[AIM OF THE EXERCISE] The expected result is every entry, retyped character for character.

[DATA RECORDS]
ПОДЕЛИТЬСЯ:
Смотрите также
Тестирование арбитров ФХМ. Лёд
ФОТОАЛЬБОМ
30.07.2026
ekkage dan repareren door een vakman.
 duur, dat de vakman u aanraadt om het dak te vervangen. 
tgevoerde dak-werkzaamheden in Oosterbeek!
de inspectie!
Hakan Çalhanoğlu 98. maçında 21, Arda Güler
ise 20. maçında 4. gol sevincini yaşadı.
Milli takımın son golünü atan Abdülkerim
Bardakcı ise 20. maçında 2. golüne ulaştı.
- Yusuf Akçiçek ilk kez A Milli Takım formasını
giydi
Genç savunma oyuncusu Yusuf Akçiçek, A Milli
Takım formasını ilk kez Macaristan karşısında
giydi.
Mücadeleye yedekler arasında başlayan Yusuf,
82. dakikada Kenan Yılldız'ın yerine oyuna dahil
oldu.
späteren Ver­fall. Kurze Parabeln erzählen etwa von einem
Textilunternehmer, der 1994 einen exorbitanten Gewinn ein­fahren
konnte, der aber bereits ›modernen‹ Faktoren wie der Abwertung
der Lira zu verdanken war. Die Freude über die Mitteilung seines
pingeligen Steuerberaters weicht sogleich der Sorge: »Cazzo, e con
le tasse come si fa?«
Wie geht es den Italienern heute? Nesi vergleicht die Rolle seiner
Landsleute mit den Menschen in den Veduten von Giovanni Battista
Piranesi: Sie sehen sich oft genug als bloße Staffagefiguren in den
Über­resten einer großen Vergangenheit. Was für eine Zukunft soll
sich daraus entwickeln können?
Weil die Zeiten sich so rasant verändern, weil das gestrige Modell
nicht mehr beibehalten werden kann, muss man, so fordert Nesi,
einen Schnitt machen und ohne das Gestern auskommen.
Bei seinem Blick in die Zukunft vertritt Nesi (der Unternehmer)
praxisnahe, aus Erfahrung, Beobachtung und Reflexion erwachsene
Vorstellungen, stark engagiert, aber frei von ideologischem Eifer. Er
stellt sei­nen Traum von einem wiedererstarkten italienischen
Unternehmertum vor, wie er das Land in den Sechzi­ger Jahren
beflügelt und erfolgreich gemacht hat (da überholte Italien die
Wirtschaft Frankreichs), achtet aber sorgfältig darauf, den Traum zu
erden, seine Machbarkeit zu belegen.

[ANSWER FOR THE TASK]
ПОДЕЛИТЬСЯ:
Смотрите также
Тестирование арбитров ФХМ. Лёд
ФОТОАЛЬБОМ
30.07.2026
ekkage dan repareren door een vakman.
 duur, dat de vakman u aanraadt om het dak te vervangen. 
tgevoerde dak-werkzaamheden in Oosterbeek!
de inspectie!
Hakan Çalhanoğlu 98. maçında 21, Arda Güler
ise 20. maçında 4. gol sevincini yaşadı.
Milli takımın son golünü atan Abdülkerim
Bardakcı ise 20. maçında 2. golüne ulaştı.
- Yusuf Akçiçek ilk kez A Milli Takım formasını
giydi
Genç savunma oyuncusu Yusuf Akçiçek, A Milli
Takım formasını ilk kez Macaristan karşısında
giydi.
Mücadeleye yedekler arasında başlayan Yusuf,
82. dakikada Kenan Yılldız'ın yerine oyuna dahil
oldu.
späteren Ver­fall. Kurze Parabeln erzählen etwa von einem
Textilunternehmer, der 1994 einen exorbitanten Gewinn ein­fahren
konnte, der aber bereits ›modernen‹ Faktoren wie der Abwertung
der Lira zu verdanken war. Die Freude über die Mitteilung seines
pingeligen Steuerberaters weicht sogleich der Sorge: »Cazzo, e con
le tasse come si fa?«
Wie geht es den Italienern heute? Nesi vergleicht die Rolle seiner
Landsleute mit den Menschen in den Veduten von Giovanni Battista
Piranesi: Sie sehen sich oft genug als bloße Staffagefiguren in den
Über­resten einer großen Vergangenheit. Was für eine Zukunft soll
sich daraus entwickeln können?
Weil die Zeiten sich so rasant verändern, weil das gestrige Modell
nicht mehr beibehalten werden kann, muss man, so fordert Nesi,
einen Schnitt machen und ohne das Gestern auskommen.
Bei seinem Blick in die Zukunft vertritt Nesi (der Unternehmer)
praxisnahe, aus Erfahrung, Beobachtung und Reflexion erwachsene
Vorstellungen, stark engagiert, aber frei von ideologischem Eifer. Er
stellt sei­nen Traum von einem wiedererstarkten italienischen
Unternehmertum vor, wie er das Land in den Sechzi­ger Jahren
beflügelt und erfolgreich gemacht hat (da überholte Italien die
Wirtschaft Frankreichs), achtet aber sorgfältig darauf, den Traum zu
erden, seine Machbarkeit zu belegen.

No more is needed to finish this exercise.